Self-Etherification of 5-Hydroxymethylfurfural to 5,5′(Oxy-bis(methylene))bis-2-furfural over Hierarchically Micromesoporous ZSM-5: The Role of Brønsted- and Lewis-Acid Sites

The 5,5′(oxy-bis(methylene))bis-2-furfural (OBMF) formation from the 5-hydroxymethylfurfural (HMF) self-etherification over zeolites is an important reaction for the synthesis of value-added chemicals from biomass resources. However, there is still a lack of knowledge about the reaction mechanism and the roles of different acid sites that impedes the exploitation of zeolite catalysts for efficient OBMF production. In the present study, the ZSM-5 (HPZ) catalysts of four hierarchically micromesopores were successfully synthesized in different Si/Al ratios by adjusting the amount of Al in the solvent evaporation with the assistance of a dry gel conversion method.
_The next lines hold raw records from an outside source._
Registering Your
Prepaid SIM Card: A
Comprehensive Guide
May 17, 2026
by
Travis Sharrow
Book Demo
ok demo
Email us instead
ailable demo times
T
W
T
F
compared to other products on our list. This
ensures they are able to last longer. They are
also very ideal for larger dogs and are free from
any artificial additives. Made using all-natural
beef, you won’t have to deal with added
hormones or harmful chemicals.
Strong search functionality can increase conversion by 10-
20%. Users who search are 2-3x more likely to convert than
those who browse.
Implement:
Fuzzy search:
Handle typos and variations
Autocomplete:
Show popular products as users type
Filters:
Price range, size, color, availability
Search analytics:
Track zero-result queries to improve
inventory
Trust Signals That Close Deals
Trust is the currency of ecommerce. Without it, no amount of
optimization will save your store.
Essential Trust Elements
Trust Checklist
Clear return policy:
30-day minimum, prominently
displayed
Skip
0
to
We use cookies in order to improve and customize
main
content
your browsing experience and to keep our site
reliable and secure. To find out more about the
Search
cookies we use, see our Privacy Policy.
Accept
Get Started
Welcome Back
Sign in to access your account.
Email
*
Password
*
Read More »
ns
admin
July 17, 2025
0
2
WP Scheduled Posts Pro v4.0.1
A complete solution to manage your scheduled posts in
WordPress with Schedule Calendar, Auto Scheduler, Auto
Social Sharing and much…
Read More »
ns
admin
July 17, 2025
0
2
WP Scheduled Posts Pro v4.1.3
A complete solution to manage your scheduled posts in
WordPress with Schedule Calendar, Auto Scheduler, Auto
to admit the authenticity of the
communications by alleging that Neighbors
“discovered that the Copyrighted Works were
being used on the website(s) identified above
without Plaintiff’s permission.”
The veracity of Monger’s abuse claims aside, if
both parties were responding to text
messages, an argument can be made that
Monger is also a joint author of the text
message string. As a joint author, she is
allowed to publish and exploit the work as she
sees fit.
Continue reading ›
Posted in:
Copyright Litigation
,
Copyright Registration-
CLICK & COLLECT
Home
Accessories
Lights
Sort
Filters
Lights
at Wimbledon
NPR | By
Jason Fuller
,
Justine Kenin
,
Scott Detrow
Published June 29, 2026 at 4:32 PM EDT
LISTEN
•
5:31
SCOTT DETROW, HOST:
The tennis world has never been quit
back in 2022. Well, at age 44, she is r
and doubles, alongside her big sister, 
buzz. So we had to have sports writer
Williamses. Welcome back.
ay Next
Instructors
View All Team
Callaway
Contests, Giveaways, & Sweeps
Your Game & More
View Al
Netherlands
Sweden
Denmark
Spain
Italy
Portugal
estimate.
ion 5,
The kinetics of OBMF formation from HMF self-etherification was investigated. The apparent activation energy and the conversion reaction order were calculated to be 104.6 kJ/mol and 0.65, respectively. The intrinsic activity comparison of four catalysts and density functional theory (DFT) calculations showed that HMF adsorption and etherification benefit from Brønsted-acid sites. Besides, the DFT results suggested that the etherification proceeds via a concerted step, instead of the sequential pathways, thus leading to the high selectivity of OBMF on hierarchically micromesoporous ZSM-5 (HPZ) catalysts.